The scientists presented FG with a word, asked him to “say” the word in his head, and then had him speak the word out loud. At every stage, the electrodes in FG’s brain gathered information and taught machine-learning algorithms to recognize the brain activity that corresponds to each word.
The team ran through a total of six words in English and Spanish, in addition to two made-up, “nonsense” words. When they asked FG to think of the words again, the computer could predict the result with up to 91 percent accuracy.
Because speech is a complex process that involves multiple areas of the brain, Wandelt’s strategy isn’t the only way to tackle the translation problem. “I think there are a lot of viable strategies, and it's cool that a lot of different groups are trying different things,” says David Moses, a postdoctoral researcher at the University of California San Francisco who wasn’t involved in the new study.
Moses’s team measures activity in the sensorimotor cortex to capture the signals being sent to the vocal muscles. Rather than decoding inner speech like the CalTech team, this approach predicts the words the patient is trying to say out loud.

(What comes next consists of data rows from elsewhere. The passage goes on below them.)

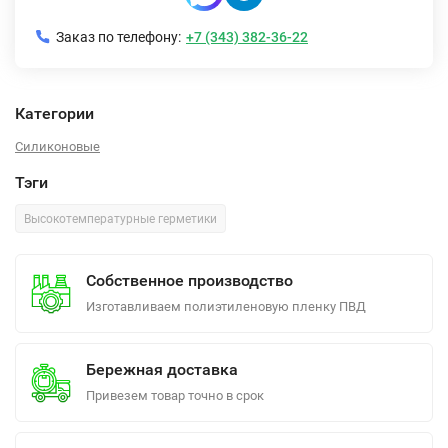
Заказ по телефону:
+7 (343) 382-36-22
Категории
Силиконовые
Тэги
Высокотемпературные герметики
Собственное производство
Изготавливаем полиэтиленовую пленку ПВД
Бережная доставка
Привезем товар точно в срок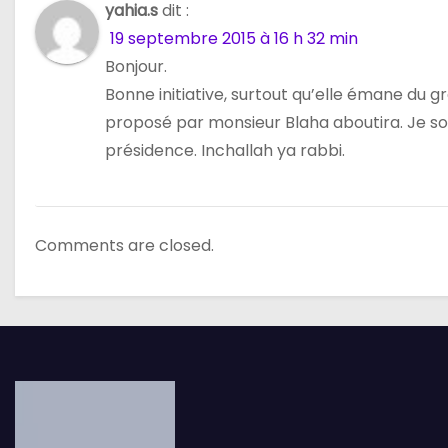
yahia.s
dit :
n
19 septembre 2015 à 16 h 32 min
d
Bonjour.
Bonne initiative, surtout qu’elle émane du g
e
proposé par monsieur Blaha aboutira. Je so
l
présidence. Inchallah ya rabbi.
’
a
Comments are closed.
r
t
i
c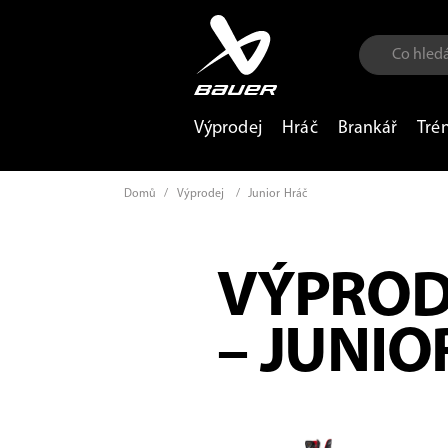
Výprodej
Hráč
Brankář
Tré
Domů
/
Výprodej
/
Junior Hráč
VÝPROD
– JUNIO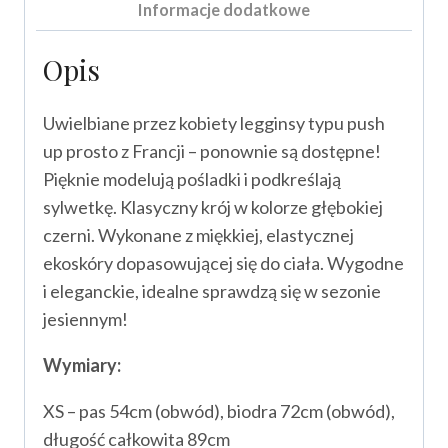
Informacje dodatkowe
Opis
Uwielbiane przez kobiety legginsy typu push
up prosto z Francji – ponownie są dostępne!
Pięknie modelują pośladki i podkreślają
sylwetkę. Klasyczny krój w kolorze głębokiej
czerni. Wykonane z miękkiej, elastycznej
ekoskóry dopasowującej się do ciała. Wygodne
i eleganckie, idealne sprawdzą się w sezonie
jesiennym!
Wymiary:
XS – pas 54cm (obwód), biodra 72cm (obwód),
długość całkowita 89cm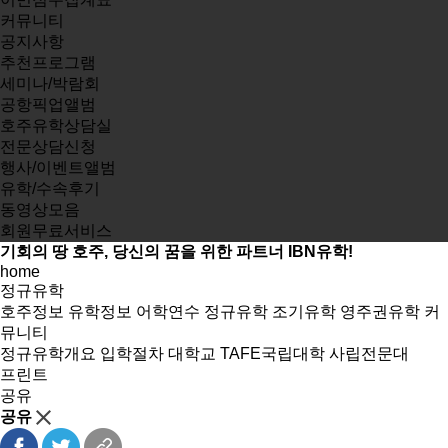
커뮤니티
공지사항
추천프로그램
세미나/박람회
공항픽업앨범
호주유학상담실
전문상담신청
행사/이벤트앨범
유학/수속후기
동영상모음
회원무료서비스
기회의 땅 호주, 당신의 꿈을 위한 파트너 IBN유학!
home
정규유학
호주정보
유학정보
어학연수
정규유학
조기유학
영주권유학
커
뮤니티
정규유학개요
입학절차
대학교
TAFE국립대학
사립전문대
프린트
공유
공유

In 2019 and 2020, they trained their deep-learning computer models to recognize brain activity corresponding to 50 words in one patient. While their program logged a larger vocabulary than the one from CalTech, Moses notes that the latter had an impressive training time, about 24 seconds of data per word. “This was very fast training.”
As the number of possible word choices grows, the odds that the computer will pick the right one shrink. This means that scaling the program up to handle a larger vocabulary will be challenging. The researchers also need to make sure they can reproduce their results in other subjects. This is a difficult task because everyone’s brain is unique, and it’s tough to place the implant in precisely the same spot in different people.
Why it matters — The holy grail for researchers like Moses and Wandelt is to translate full sentences as close to real-time as possible. For those who have lost the ability to communicate verbally, this would better reflect the experience of speaking compared to other assistive methods that need extra steps, like the device used by Stephen Hawking — he operated it by moving his cheek muscles to type words.
What’s next — Instruments like fMRI can’t take measurements fast enough to catch the kinds of signals that can be translated into speech, so researchers have to rely on risky and highly invasive surgeries to install the brain implants that can gather this data. But wireless brain implants are currently in the works, and they could give patients a bit more freedom to move around when using the device, rather than staying hooked up to a computer.
In recent years, private industry has become more interested in technology that can help non-verbal patients communicate, Moses says. Companies like Neuralink, Kernel, and Synchron are developing their own implants and high-tech devices, like a helmet that can read brain activity using near-infrared light.
You may be wondering: What if this system could one day divulge our most intimate inner conversations? The concept certainly brings to mind a hypothetical dystopia in which the government or tech companies can read our minds without our consent. But the researchers stress that their techniques can’t capture what most people consider their private thoughts.
In fact, FG had to focus intensely on each word to complete the experiment — before they could measure his internal speech, the researchers and FG had to make sure they agreed on what “inner speech” actually was. “This is quite hard to study because it relies on people having to report something about themselves,” says Wandelt. “Everyone has a different way of doing it.”
For some people, the experiment wouldn’t capture their natural inner monologue, which might consist more of visual images or quick soundbites. Instead, Wandelt and colleagues could only pick up on words slowly and one at a time. “I think if the patient was just randomly thinking about stuff it wouldn't work at all,” says Wandelt.
So while a technique that can detect inner speech doesn’t count as “mind-reading,” says Moses. “It does get one step closer.”